*** EXERCISE MATERIALS ***
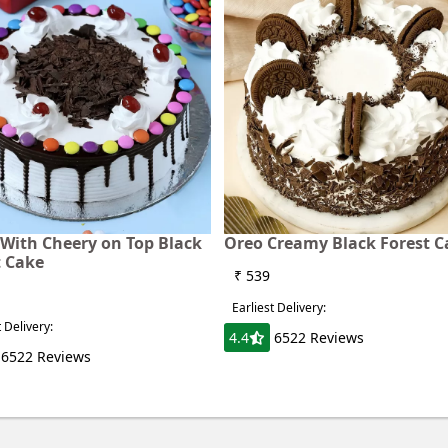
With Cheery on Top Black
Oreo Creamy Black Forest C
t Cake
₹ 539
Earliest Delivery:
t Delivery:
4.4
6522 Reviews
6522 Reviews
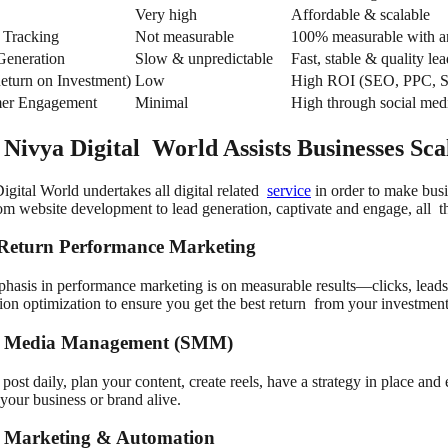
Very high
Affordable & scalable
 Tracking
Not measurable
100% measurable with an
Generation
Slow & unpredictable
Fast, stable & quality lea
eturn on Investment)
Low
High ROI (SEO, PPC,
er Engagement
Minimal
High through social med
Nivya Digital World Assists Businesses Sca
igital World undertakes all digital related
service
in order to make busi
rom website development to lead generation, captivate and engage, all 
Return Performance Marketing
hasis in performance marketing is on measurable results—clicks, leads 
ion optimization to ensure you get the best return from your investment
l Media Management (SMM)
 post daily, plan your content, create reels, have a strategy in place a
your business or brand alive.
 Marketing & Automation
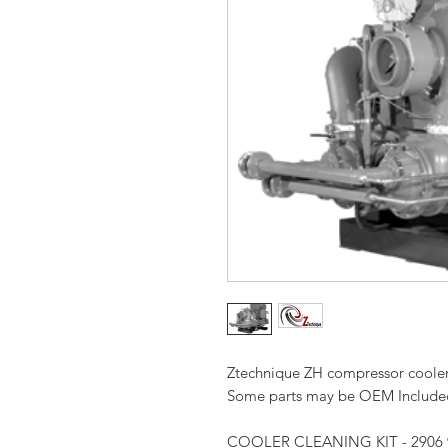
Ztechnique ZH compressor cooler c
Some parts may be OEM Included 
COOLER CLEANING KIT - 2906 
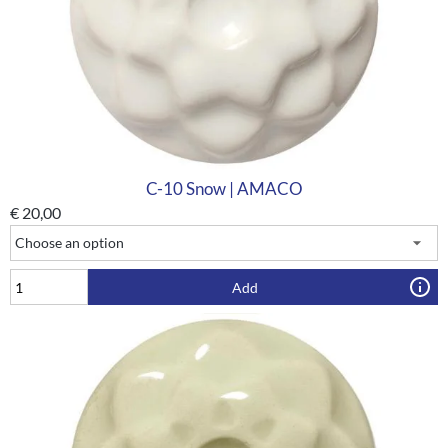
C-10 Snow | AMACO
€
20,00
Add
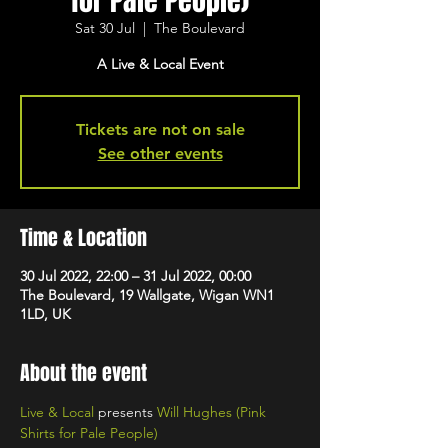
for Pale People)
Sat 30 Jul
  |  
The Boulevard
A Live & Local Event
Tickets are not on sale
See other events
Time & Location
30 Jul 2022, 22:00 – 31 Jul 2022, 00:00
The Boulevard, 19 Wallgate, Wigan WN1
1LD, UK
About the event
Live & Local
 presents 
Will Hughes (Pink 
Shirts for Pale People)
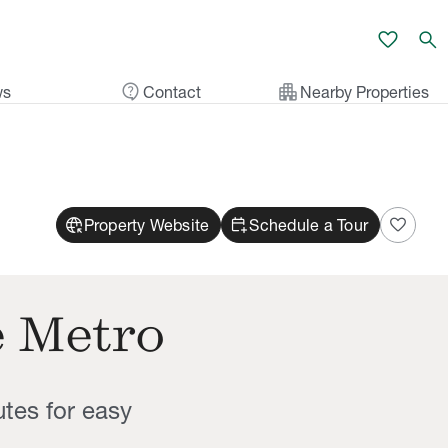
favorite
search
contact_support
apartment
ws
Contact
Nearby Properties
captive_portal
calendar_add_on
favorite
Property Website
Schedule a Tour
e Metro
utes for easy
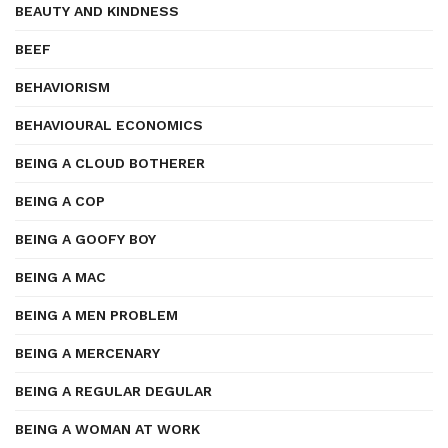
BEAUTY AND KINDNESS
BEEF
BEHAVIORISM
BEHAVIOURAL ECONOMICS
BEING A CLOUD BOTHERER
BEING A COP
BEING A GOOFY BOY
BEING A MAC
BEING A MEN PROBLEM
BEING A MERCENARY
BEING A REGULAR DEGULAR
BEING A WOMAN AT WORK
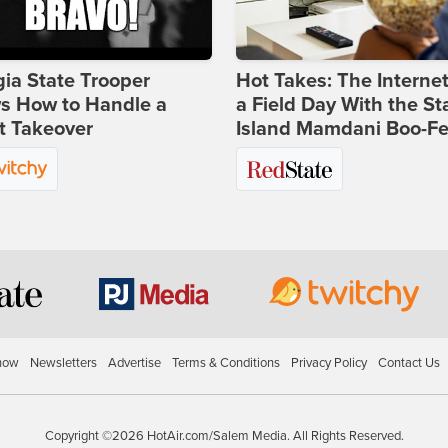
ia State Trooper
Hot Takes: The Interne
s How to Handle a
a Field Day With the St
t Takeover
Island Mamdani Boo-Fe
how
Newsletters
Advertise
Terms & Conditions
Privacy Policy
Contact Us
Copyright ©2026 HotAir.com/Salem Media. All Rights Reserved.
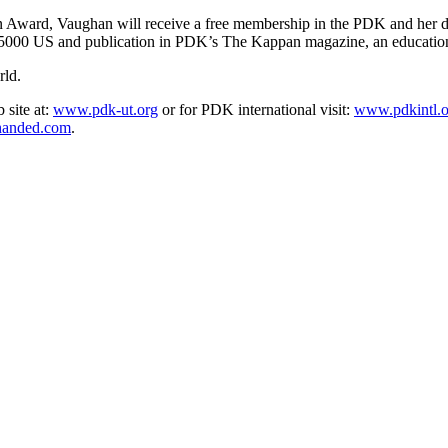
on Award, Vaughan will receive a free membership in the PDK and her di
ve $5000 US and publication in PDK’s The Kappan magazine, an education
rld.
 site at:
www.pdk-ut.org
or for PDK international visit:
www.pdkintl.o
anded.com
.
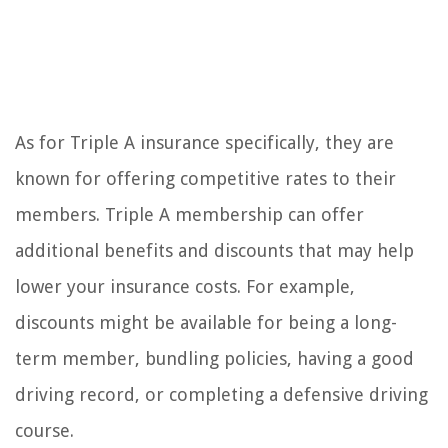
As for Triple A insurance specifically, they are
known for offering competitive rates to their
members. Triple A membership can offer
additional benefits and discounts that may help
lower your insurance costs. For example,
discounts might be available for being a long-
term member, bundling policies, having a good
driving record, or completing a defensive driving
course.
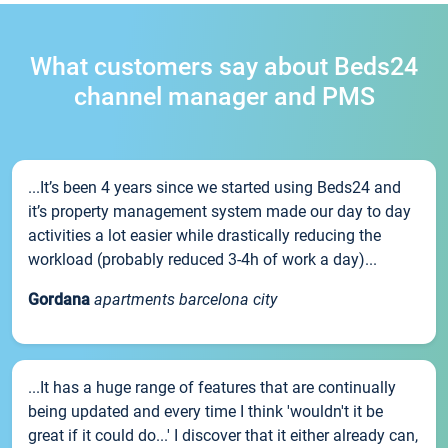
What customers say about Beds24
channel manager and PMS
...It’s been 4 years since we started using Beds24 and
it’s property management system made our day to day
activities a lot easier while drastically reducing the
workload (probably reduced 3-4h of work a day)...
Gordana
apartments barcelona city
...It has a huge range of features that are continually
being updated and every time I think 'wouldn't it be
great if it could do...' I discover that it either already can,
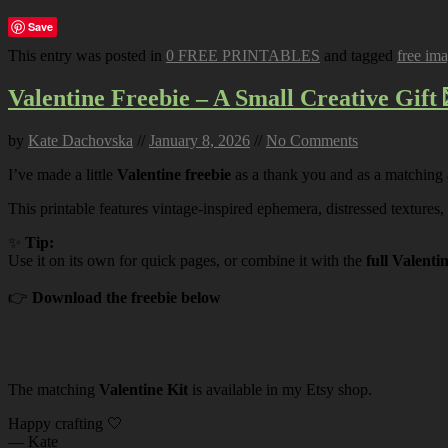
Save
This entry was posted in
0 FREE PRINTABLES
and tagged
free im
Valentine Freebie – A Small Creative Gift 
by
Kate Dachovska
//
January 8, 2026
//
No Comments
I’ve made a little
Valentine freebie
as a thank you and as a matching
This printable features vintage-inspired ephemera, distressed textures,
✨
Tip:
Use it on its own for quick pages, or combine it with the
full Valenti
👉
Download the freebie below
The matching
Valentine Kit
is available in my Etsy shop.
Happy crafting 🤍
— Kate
*** End of EXERCISE MATERIALS ***
*** EXERCISE MATERIALS ***
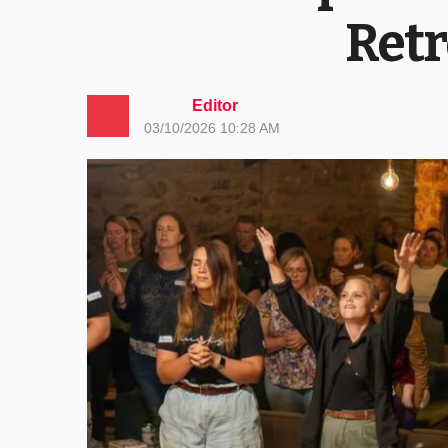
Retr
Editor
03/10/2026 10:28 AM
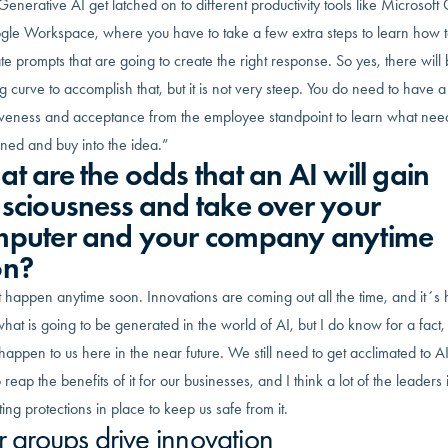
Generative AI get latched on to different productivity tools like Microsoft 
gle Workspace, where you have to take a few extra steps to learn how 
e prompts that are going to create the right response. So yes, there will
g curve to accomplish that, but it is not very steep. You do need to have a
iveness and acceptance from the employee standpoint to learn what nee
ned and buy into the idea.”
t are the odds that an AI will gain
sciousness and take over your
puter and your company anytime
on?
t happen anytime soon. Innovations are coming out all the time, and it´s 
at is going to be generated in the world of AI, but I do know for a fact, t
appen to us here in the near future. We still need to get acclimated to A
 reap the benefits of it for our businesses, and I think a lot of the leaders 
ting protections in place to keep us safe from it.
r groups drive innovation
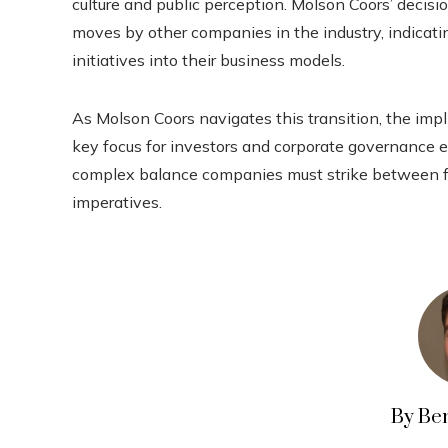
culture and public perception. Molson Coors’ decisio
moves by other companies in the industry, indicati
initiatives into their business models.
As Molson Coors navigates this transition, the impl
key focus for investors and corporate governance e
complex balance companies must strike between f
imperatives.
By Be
*** End of EXERCISE MATERIALS ***
*** EXERCISE MATERIALS ***
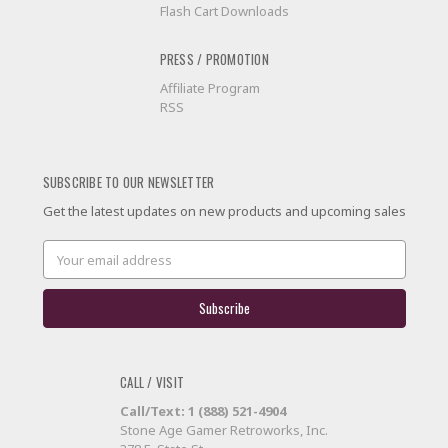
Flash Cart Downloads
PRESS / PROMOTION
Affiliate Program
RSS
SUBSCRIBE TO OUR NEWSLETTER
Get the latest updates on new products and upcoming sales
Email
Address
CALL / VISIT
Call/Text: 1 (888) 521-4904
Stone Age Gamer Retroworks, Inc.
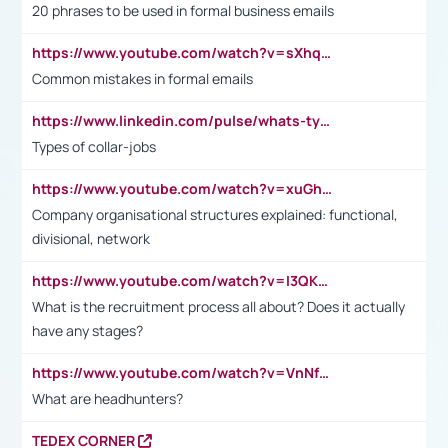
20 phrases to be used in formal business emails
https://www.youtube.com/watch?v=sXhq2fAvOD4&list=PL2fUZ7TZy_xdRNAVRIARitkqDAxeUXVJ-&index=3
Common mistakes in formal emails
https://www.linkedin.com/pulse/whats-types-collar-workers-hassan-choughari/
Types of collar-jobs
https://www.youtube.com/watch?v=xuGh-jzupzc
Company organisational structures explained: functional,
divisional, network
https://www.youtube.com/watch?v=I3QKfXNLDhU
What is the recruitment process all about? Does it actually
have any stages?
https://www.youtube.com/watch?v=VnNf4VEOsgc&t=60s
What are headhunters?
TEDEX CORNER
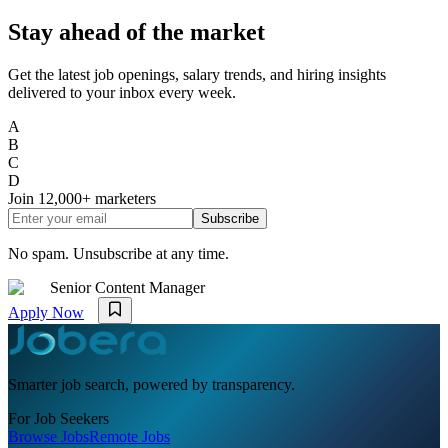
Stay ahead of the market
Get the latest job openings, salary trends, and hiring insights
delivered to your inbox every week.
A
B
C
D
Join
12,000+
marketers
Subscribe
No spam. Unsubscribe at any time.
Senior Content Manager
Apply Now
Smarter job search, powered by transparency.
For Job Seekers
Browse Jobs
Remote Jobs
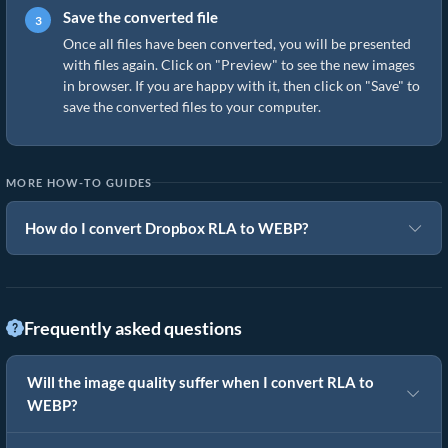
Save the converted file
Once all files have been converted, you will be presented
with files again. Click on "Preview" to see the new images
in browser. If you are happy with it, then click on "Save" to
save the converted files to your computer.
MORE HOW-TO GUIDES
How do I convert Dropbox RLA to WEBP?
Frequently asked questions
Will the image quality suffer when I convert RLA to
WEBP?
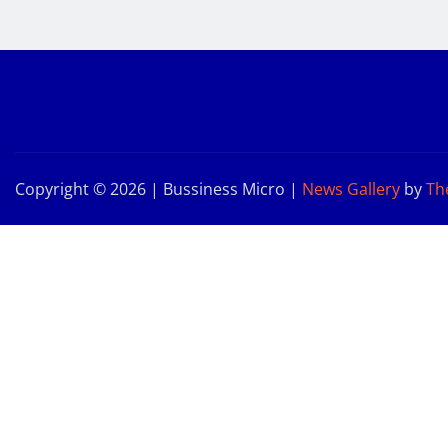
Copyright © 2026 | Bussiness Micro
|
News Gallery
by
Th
*** End of EXERCISE MATERIALS ***
## [WHAT THE TASK REQUIRES]
An exact copy of the lines above from the one with "With Cheery on Top Black" up to and including the one with "Return Performance Marketing" is required; reproduce only those lines, omitting all pictures.

## [YOUR SOLUTION]
With Cheery on Top Black
Oreo Creamy Black Forest C
t Cake
₹ 539
Earliest Delivery:
t Delivery:
4.4
6522 Reviews
6522 Reviews
Very high
Affordable & scalable
 Tracking
Not measurable
100% measurable with an
Generation
Slow & unpredictable
Fast, stable & quality lea
eturn on Investment)
Low
High ROI (SEO, PPC,
er Engagement
Minimal
High through social med
Nivya Digital World Assists Businesses Sca
igital World undertakes all digital related
service
in order to make busi
rom website development to lead generation, captivate and engage, all 
Return Performance Marketing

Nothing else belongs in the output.